Сулле достаточно было бросить на стол мимолетный взгляд, чтобы оценить вкус и рвение Африкана и Оппия. Он подождал, пока выскажутся гости. Актеры сказали: все это для богов и они, гости, не смеют прикоснуться к еде. Ваятель промычал, словно корова при виде сочной травы. А поэт схватился за голову.
– Я онемел! – сказал он, смешно дрыгая то одной, то другой ногою.
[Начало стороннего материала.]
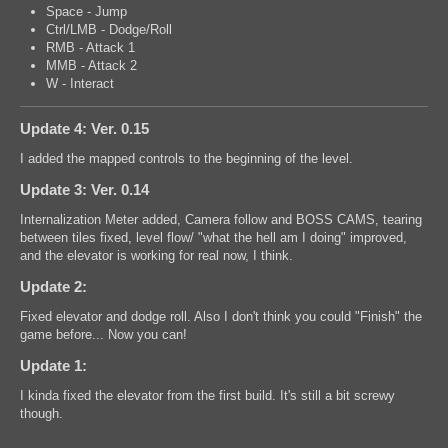
Space - Jump
Ctrl/LMB - Dodge/Roll
RMB - Attack 1
MMB - Attack 2
W - Interact
Update 4: Ver. 0.15
I added the mapped controls to the beginning of the level.
Update 3: Ver. 0.14
Internalization Meter added, Camera follow and BOSS CAMS, tearing
between tiles fixed, level flow/ "what the hell am I doing" improved,
and the elevator is working for real now, I think.
Update 2:
Fixed elevator and dodge roll. Also I don't think you could "Finish" the
game before... Now you can!
Update 1:
I kinda fixed the elevator from the first build. It's still a bit screwy
though.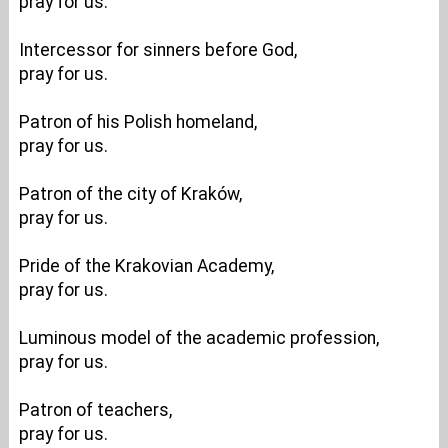
pray for us.
Intercessor for sinners before God,
pray for us.
Patron of his Polish homeland,
pray for us.
Patron of the city of Kraków,
pray for us.
Pride of the Krakovian Academy,
pray for us.
Luminous model of the academic profession,
pray for us.
Patron of teachers,
pray for us.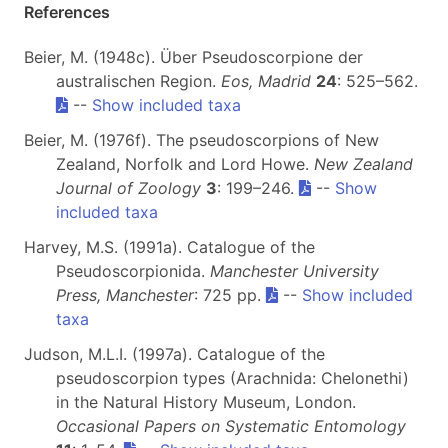
References
Beier, M. (1948c). Über Pseudoscorpione der
australischen Region.
Eos, Madrid
24
: 525–562.
--
Show included taxa
Beier, M. (1976f). The pseudoscorpions of New
Zealand, Norfolk and Lord Howe.
New Zealand
Journal of Zoology
3
: 199–246.
--
Show
included taxa
Harvey, M.S. (1991a). Catalogue of the
Pseudoscorpionida.
Manchester University
Press, Manchester
: 725 pp.
--
Show included
taxa
Judson, M.L.I. (1997a). Catalogue of the
pseudoscorpion types (Arachnida: Chelonethi)
in the Natural History Museum, London.
Occasional Papers on Systematic Entomology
– Отчего же ты онемел? – спросил Сулла.
Поэт прочитал стихи, растягивая слова, произнося их нараспев:
Если смерть мне будет приговором судей бессердечных —
Я закуски такой попрошу – и в царство теней отбуду
С радостью превеликой…
Сулла похвалил поэта. Дело не в слоге, а смысле, сказал полководец. В самом деле, закуска, поскольку это могут судить глаза, не слишком тонкая и не слишком грубая. Чересчур большая утонченность в пище скорее приличествует пирующим матронам. А грубая закуска – под стать ремесленникам, каким-нибудь там башмачникам или зеленщикам. Или мусорщикам, наконец. Истинный аристократизм заключается в соединении тонкого вкуса с грубоватым, крестьянским. Например, дрозда или перепела следует жарить со специями и достаточно долго на огне. А вот филе телячье – лучше всего по-крестьянски – с кровинкой в середине.
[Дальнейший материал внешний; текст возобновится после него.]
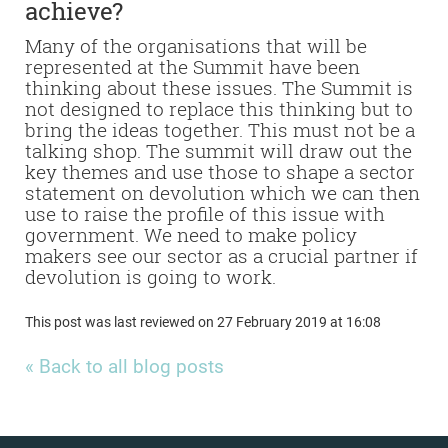
achieve?
Many of the organisations that will be
represented at the Summit have been
thinking about these issues. The Summit is
not designed to replace this thinking but to
bring the ideas together.
This must not be a
talking shop. The summit will draw out the
key themes and use those to shape a sector
statement on devolution which we can then
use to raise the profile of this issue with
government. We need to make policy
makers see our sector as a crucial partner if
devolution is going to work.
This post was last reviewed on 27 February 2019 at 16:08
« Back to all blog posts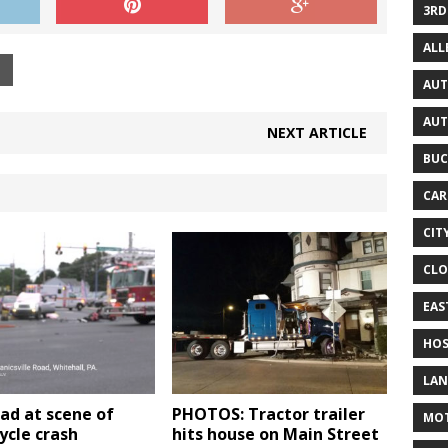
3RD
AL
AUT
AUT
NEXT ARTICLE
BUC
CAR
CIT
CLO
EAS
HOS
LAN
ad at scene of
PHOTOS: Tractor trailer
MO
ycle crash
hits house on Main Street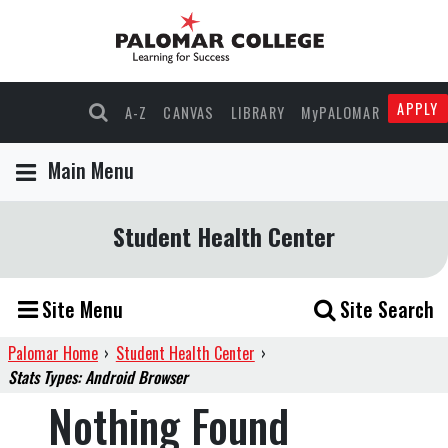
APPLY
A-Z
CANVAS
LIBRARY
MyPALOMAR
Main Menu
Student Health Center
Site Menu
Site Search
Palomar Home
›
Student Health Center
›
Stats Types: Android Browser
Nothing Found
Оппий заметил: объяснить лучше, что есть истинная закуска, – просто невозможно. Сулла выразился, как поэт.
– Лучше! – сказал поэт.
– Куда же лучше, Вакерра?
– Как бог!
– Это – дело другое.
Сулла выразил пожелание поскорее возлечь на ложа и вкусить от пищи, рекомендованной Африканом и Оппием.
– Друзья моя, – сказал он, – я не прочь поговорить об еде, но ведь еще лучше вкушать ее. Не правда ли?
С этими словами он занял почетное место за столом, которое было указано Оппием. Эпикед принес урну с вином. Сулла приказал:
– Воду холодную или теплую – убрать. Мы обойдемся сегодня чистым вином.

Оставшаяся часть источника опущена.